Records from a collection
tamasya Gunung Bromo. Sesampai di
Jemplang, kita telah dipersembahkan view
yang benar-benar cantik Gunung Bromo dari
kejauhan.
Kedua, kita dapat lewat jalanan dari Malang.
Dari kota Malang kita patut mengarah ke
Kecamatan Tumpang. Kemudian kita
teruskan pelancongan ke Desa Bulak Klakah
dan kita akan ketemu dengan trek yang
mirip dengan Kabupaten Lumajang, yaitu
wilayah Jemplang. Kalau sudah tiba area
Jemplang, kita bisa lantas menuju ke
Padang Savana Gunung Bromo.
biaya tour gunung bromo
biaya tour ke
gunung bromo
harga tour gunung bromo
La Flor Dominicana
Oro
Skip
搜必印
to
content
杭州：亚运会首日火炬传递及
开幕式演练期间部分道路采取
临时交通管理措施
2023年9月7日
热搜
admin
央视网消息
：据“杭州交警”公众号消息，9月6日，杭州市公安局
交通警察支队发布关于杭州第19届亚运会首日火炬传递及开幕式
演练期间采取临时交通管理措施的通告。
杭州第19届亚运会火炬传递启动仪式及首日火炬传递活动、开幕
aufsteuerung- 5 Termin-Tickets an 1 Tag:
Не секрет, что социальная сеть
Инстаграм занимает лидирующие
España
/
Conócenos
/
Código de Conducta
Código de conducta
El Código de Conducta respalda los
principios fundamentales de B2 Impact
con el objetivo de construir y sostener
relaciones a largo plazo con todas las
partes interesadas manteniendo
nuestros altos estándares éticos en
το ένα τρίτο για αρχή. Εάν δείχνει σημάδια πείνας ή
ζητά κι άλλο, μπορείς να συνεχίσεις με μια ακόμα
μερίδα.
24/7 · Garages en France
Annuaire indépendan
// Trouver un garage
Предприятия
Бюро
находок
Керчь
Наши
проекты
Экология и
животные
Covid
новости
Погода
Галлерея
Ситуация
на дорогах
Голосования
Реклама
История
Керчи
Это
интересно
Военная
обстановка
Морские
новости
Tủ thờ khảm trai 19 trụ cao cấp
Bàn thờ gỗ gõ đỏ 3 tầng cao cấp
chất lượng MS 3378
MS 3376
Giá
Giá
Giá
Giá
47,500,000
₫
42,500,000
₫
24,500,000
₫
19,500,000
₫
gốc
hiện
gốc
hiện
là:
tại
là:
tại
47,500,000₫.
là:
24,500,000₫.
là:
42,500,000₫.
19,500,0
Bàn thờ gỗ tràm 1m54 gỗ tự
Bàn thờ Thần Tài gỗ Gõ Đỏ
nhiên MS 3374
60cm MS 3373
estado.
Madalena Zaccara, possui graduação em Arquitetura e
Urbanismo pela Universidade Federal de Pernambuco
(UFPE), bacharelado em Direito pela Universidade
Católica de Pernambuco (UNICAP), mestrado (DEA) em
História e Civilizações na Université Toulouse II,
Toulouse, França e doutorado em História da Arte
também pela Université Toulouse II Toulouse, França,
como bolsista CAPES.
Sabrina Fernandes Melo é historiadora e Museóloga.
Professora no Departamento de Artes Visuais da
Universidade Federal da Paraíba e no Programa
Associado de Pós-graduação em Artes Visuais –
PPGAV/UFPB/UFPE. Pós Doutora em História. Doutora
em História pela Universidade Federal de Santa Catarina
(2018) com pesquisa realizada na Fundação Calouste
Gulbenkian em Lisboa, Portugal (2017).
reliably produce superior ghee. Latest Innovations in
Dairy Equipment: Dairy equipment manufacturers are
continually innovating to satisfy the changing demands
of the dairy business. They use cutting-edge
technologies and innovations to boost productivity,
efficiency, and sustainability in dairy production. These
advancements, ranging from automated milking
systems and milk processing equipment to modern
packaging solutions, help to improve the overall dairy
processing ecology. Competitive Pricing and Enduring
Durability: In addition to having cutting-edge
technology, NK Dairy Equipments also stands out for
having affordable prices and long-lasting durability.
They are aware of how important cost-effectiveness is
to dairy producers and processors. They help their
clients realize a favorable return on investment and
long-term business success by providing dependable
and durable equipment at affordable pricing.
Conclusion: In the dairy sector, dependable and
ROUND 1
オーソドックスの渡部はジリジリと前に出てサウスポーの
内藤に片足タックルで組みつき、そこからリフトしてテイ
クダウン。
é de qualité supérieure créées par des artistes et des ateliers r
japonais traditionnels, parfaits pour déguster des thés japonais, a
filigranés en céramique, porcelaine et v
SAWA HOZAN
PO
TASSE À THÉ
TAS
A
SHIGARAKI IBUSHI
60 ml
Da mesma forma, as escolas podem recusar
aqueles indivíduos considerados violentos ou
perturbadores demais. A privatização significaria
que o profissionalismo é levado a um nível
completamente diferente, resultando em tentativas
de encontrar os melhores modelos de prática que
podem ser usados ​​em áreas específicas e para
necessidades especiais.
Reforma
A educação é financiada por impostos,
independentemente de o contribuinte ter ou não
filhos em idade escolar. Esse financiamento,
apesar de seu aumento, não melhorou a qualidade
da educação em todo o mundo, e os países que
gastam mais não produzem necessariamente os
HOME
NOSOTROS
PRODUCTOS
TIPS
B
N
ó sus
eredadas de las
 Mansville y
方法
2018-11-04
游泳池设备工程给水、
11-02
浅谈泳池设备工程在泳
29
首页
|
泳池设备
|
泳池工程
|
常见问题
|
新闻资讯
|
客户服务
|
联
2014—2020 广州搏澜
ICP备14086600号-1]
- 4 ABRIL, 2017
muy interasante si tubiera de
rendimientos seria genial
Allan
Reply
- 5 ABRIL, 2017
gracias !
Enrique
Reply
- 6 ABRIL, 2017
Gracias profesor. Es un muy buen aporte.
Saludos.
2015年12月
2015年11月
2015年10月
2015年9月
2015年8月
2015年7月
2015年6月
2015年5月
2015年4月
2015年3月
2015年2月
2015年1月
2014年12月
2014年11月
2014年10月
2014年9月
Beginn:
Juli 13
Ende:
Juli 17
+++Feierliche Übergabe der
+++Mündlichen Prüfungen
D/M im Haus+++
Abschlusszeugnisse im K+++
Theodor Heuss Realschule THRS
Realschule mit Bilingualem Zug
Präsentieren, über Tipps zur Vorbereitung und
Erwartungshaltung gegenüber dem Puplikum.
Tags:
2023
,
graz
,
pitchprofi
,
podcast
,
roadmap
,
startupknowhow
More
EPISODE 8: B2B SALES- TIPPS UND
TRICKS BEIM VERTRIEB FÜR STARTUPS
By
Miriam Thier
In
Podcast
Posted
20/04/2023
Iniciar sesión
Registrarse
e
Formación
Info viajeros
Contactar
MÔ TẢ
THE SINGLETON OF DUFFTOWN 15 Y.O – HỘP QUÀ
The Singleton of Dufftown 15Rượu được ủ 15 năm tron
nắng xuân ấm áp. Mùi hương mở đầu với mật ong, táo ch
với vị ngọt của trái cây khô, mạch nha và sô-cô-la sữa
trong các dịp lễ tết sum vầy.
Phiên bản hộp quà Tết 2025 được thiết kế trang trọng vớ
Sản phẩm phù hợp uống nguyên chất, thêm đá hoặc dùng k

● **Problem details**
Look above for the line containing "(UFPE), bacharelado em". Output from there through the line containing "como bolsista CAPES.", exactly and inclusively.

● **Answer space**
(UFPE), bacharelado em Direito pela Universidade
Católica de Pernambuco (UNICAP), mestrado (DEA) em
História e Civilizações na Université Toulouse II,
Toulouse, França e doutorado em História da Arte
também pela Université Toulouse II Toulouse, França,
como bolsista CAPES.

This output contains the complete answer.